A parsnip is a long tapered root vegetable which belongs to the Apiaceae family. Although parsnips are a biennial root vegetable, they are generally grown as an annual. These plants usually contain cream-colored tuberous roots which are grown underground. They have one underground tap root and the greenery grows above ground. Seeds germination in this plant is slow and; therefore; it needs certain growing conditions to prevent deformities.
8. Mirabilis Jalapa
Mirabilis Jalapa is commonly known as a four O’ clock plant because the flowers of this plant open up in the late afternoon to produce a strong, sweet-smelling fragrance throughout the night and gets closed again in the morning. It is a perennial, herbaceous, bushy plant which belongs to the Nyctaginaceae family and is mainly found in temperate zones. Tap roots undergo modifications to form tuberous roots for storage purposes.

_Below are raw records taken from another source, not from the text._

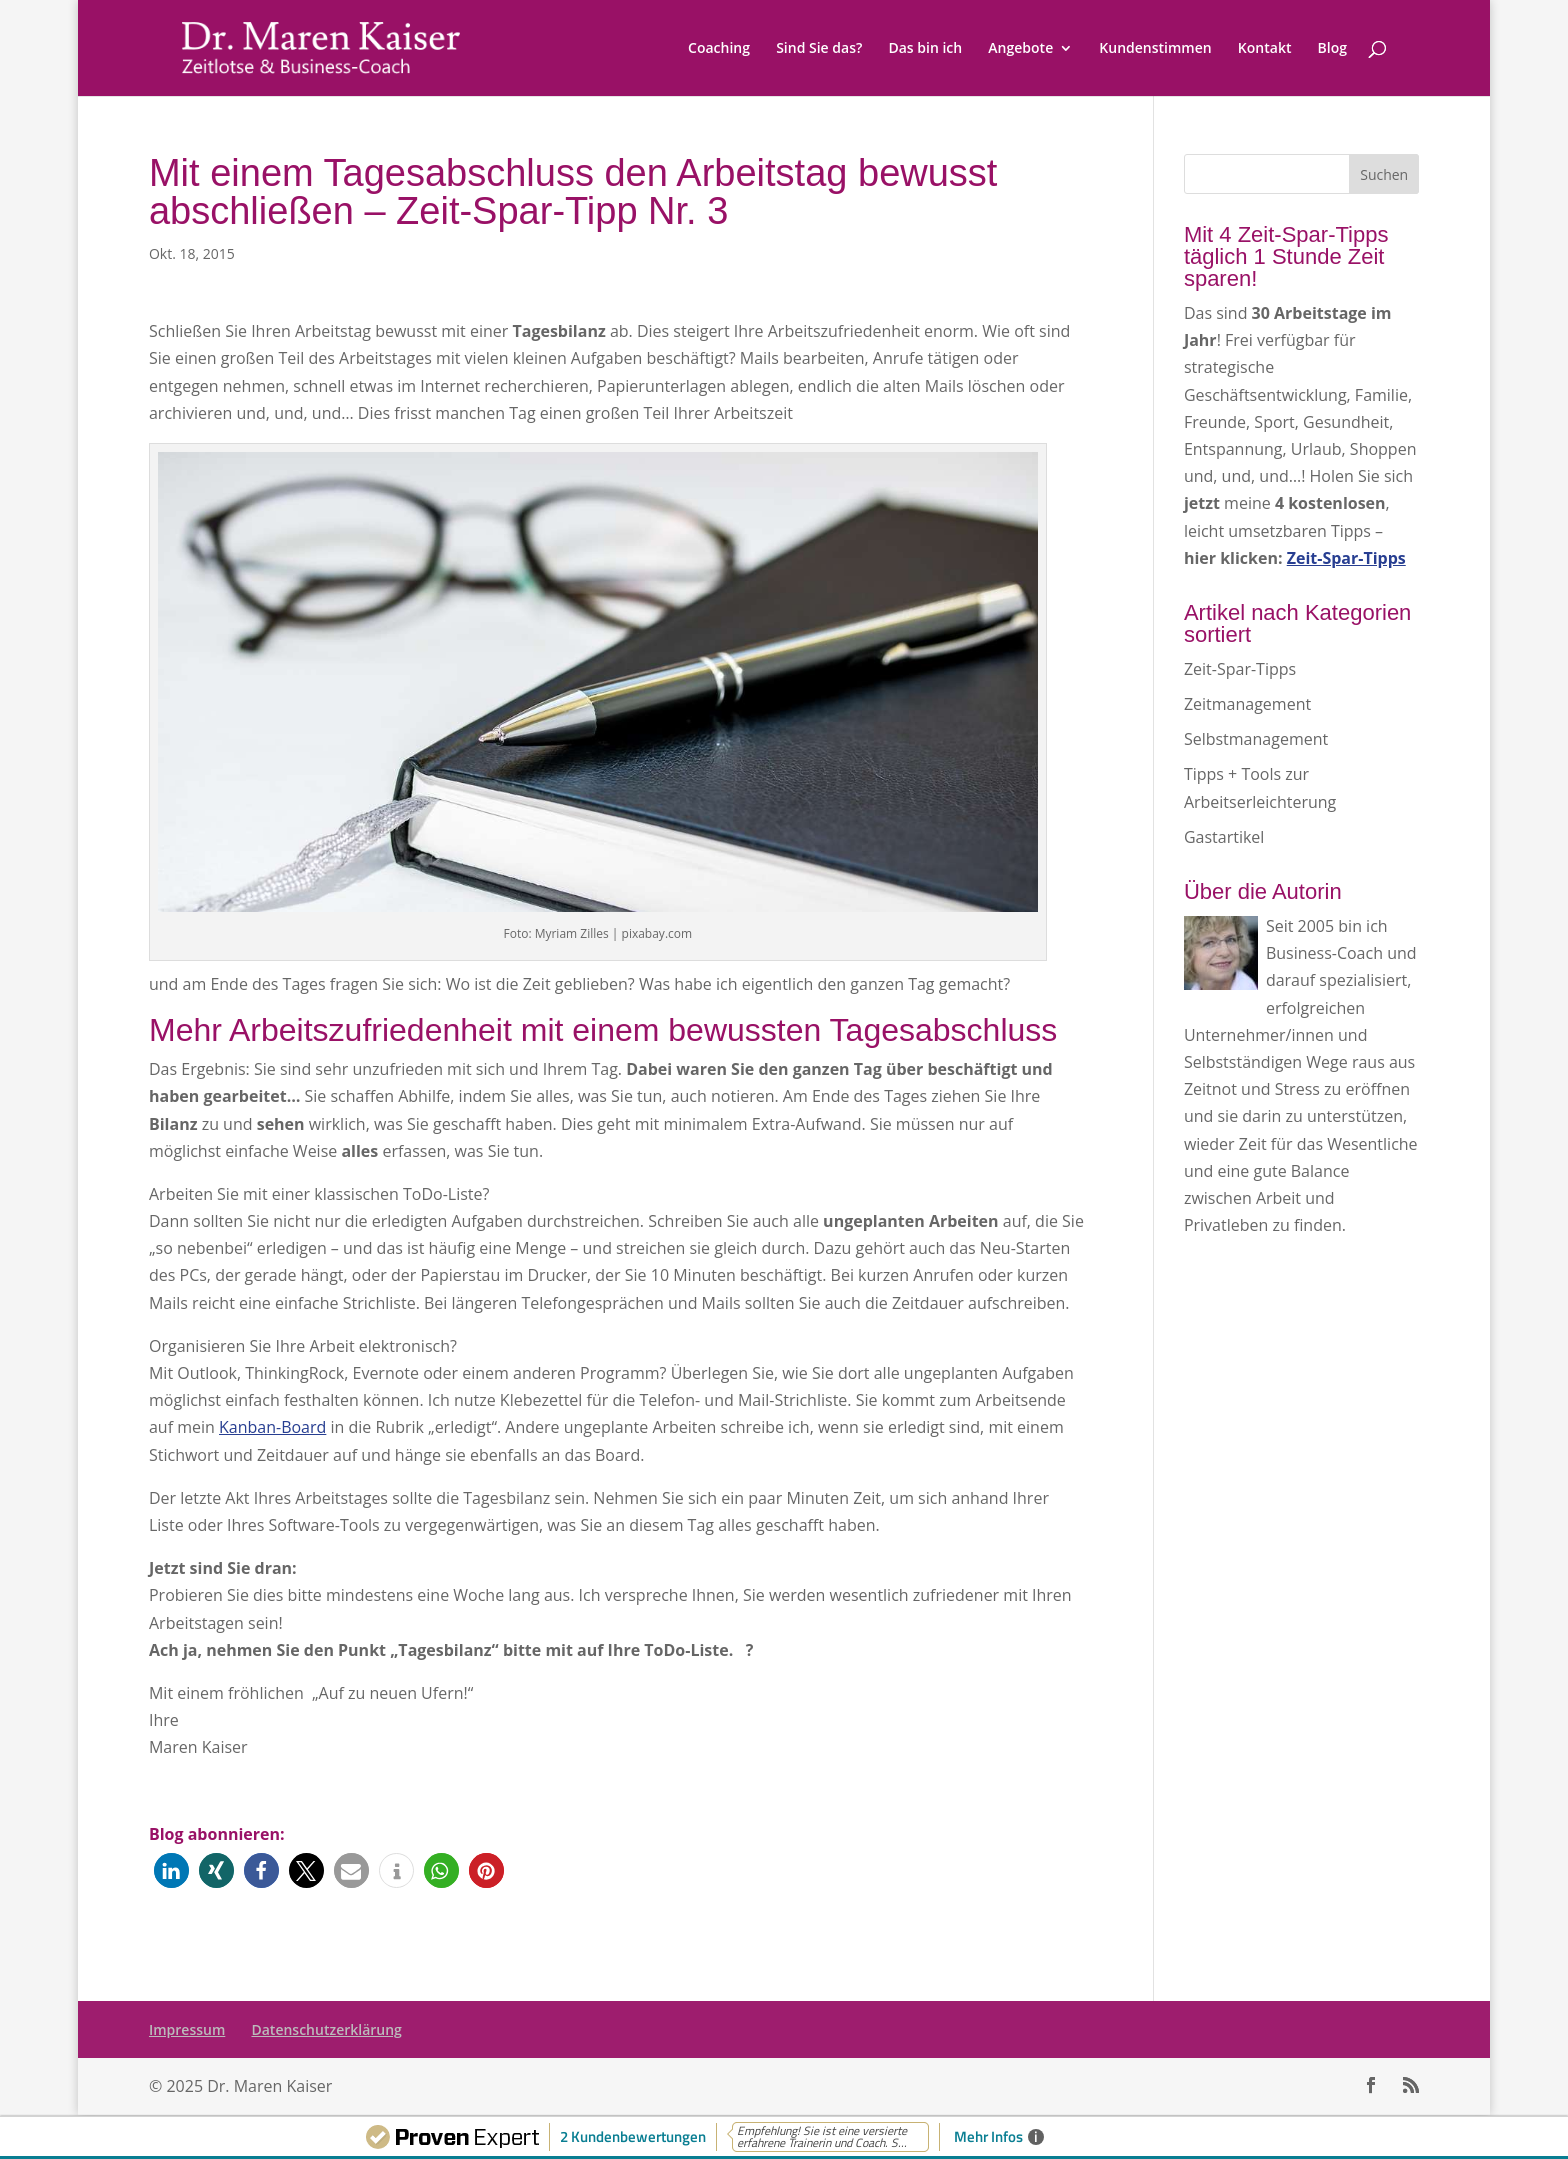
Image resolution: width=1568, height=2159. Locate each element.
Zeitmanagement (1247, 704)
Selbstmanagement (1256, 739)
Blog (1332, 49)
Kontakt (1265, 49)
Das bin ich (925, 49)
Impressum (187, 2029)
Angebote (1020, 49)
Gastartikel (1224, 837)
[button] (171, 1870)
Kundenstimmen (1155, 49)
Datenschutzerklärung (326, 2029)
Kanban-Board (272, 1427)
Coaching (719, 49)
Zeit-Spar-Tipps (1240, 669)
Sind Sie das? (819, 49)
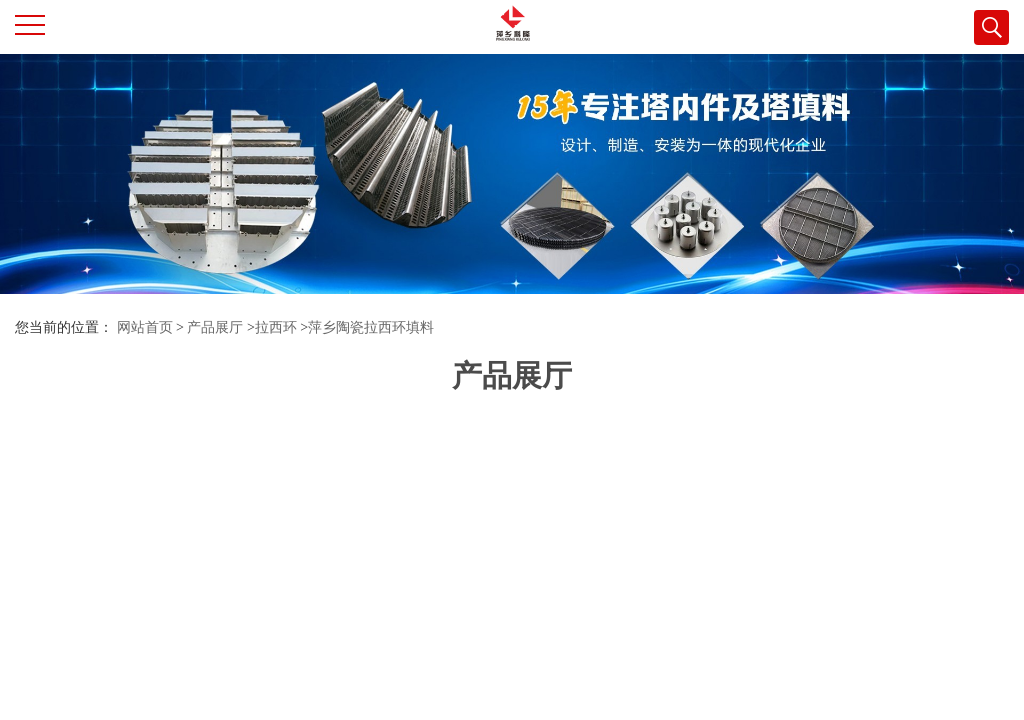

Tuberous roots are the modified lateral roots for nourishment storage to store food and minerals. Tuberous roots produced in mirabilis jalapa are swollen, which stores nourishment and helps them to perennate through dry and cold periods.
9. Trichosanthes (Vern. Parwal)
Trichosanthes dioca, also known as pointed gourd, is a tropical perennial cucurbit plant which belongs to the Cucurbitaceae family. In regions of India and Bangladesh, it is also known as parwal or palwal. Trichosanthes plant has tuberous roots which are the modifications of tap roots for storage purposes. Despite growing underground, largely in darkness, roots emerge to be very sensitive to light. This plant is cultivated mainly as a vegetable, and also the leaves of this plant are used for its antipyretic, diuretic, cardiotonic, laxative, and antiulcer effects.
10. Ruellia tuberosa
Ruellia tuberosa, commonly known as cracker plant/minnieroot, is a small biennial plant from the Acanthaceae family containing thick fusiform tuberous roots (storage roots). Fusiform tuberous roots are modified forms of tap roots developed for storage purposes. The storage roots of this plant get swollen and fleshy to store food and minerals and the fruits of this plant are 2-3 cm long spindle-shaped capsules. Ruellia tuberosa is traditionally used as a diuretic, antipyretic, analgesic, anti-hypertensive, anthelmintic, abortifacient, and as an emetic in various disorders like bladder disease, kidney disorder, bronchitis, gonorrhea, and syphilis.